• _What needs to be done_: The answer consists of the lines from the line holding "混标等离子体发射光谱（ICP）用标准溶液混合元素" through the last line of the entries, retyped exactly, and nothing else. No pictures belong in it.

• _Records_:
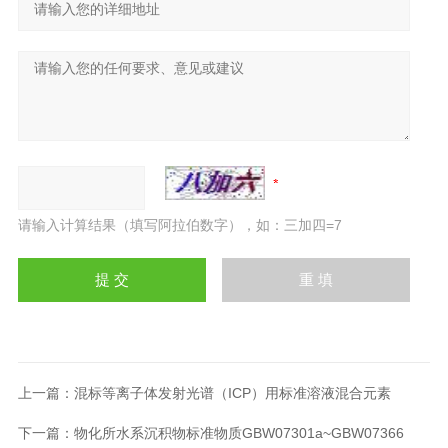
请输入计算结果（填写阿拉伯数字），如：三加四=7
上一篇：
混标等离子体发射光谱（ICP）用标准溶液混合元素
下一篇：
物化所水系沉积物标准物质GBW07301a~GBW07366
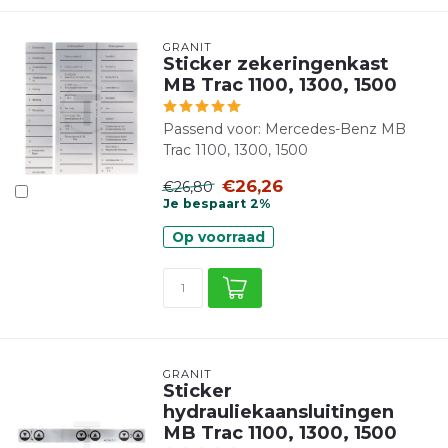
GRANIT
Sticker zekeringenkast
MB Trac 1100, 1300, 1500
Passend voor: Mercedes-Benz MB
Trac 1100, 1300, 1500
€26,26
€26,80
Je bespaart 2%
Op voorraad
GRANIT
Sticker
hydrauliekaansluitingen
MB Trac 1100, 1300, 1500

• _The completed task_:
混标等离子体发射光谱（ICP）用标准溶液混合元素
下一篇：
物化所水系沉积物标准物质GBW07301a~GBW07366
GRANIT
Sticker zekeringenkast
MB Trac 1100, 1300, 1500
Passend voor: Mercedes-Benz MB
Trac 1100, 1300, 1500
€26,26
€26,80
Je bespaart 2%
Op voorraad
GRANIT
Sticker
hydrauliekaansluitingen
MB Trac 1100, 1300, 1500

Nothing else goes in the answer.